Sebaliknya, para pembohong selalu membawa kebusukan dan kebusukan itu membawa
kegelisahan akibat kebusukannya. Ia akan selalu dihantui dengan kebohongannya
dan takut hal itu akan terbongkar. Dan, bila seorang pembohong seperti ini
menjadi pemimpin, ia tidak akan sempat mengurus rakyatnya karena sibuk
menyembunyikan kebusukan dalam dirinya.
Ketiga, jujur disukai
semua manusia. Abu Sufyan pernah ditanya oleh Heraklius mengenai dakwah
Rasulullah SAW. Abu Sufyan menjelaskan bahwa di antara dakwahnya adalah
mengajak berbuat jujur. (HR Bukhari-Muslim).
Rasulullah SAW
terkenal sebagai manusia yang paling jujur. Bahkan, sebelum kedatangan Islam,
beliau sudah masyhur sebagai orang yang jujur. Orang-orang kafir Makkah pun
mengakui kejujuran Rasulullah SAW sekalipun mereka tidak beriman. Bahkan,
mereka memberi gelar "Al-Amin" (orang yang tepercaya) kepada
Rasulullah. Selain itu, mereka juga selalu menitip kan barang berharga kepada
beliau.
Keempat, jujur akan
mengantarkan pelakunya pada derajat tertinggi. Rasulullah SAW bersabda, “Siapa
yang memohon dengan jujur untuk mati syahid, (maka ketika ia wafat) ia akan
tergolong syuhada sekalipun mati di atas kasurnya.” (HR Muslim)
Kelima, jujur akan
mengantarkan pada keberkahan. Nabi Muhammad bersabda, "Pembeli dan
pedagang jujur dalam bertransaksi dagang, maka akan diberkahi Allah.
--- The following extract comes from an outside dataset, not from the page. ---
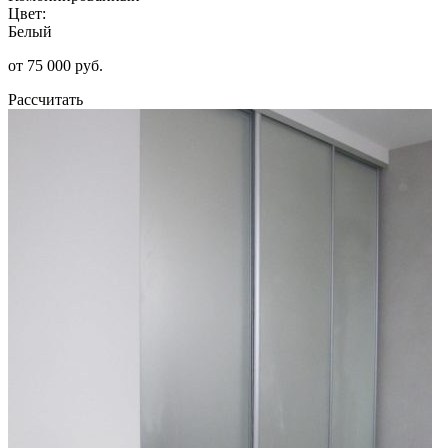
Цвет:
Белый
от 75 000 руб.
Рассчитать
Sebaliknya, jika menipu, Allah akan mencabut keberkahan dagangannya." (HR
Bukhari Muslim)
Seorang mukmin tidak
cukup hanya jujur dalam ucapan dan perbuatan, tapi harus jujur dalam niat
sehingga semua ucapannya, perbuatannya, kebijakannya, dan keputusannya harus
didasarkan atas tujuan mencari mardlotillah. Kejujuran inilah yang
mendorong Umar bin Khattab memiliki tanggung jawab luar biasa dalam memerintah
khilafah Islamiyah sehingga pernah berkata: "Seandainya ada seekor keledai
terperosok di Baghdad (padahal beliau berada di Madinah), pasti Umar akan
ditanya kelak: "Mengapa tidak kau ratakan jalan untuknya?"
Jujur Tanda Sehat
Sebuah penelitian di
Norte Dame menemukan manfaat nyata mengurangi kebohongan untuk kesehatan.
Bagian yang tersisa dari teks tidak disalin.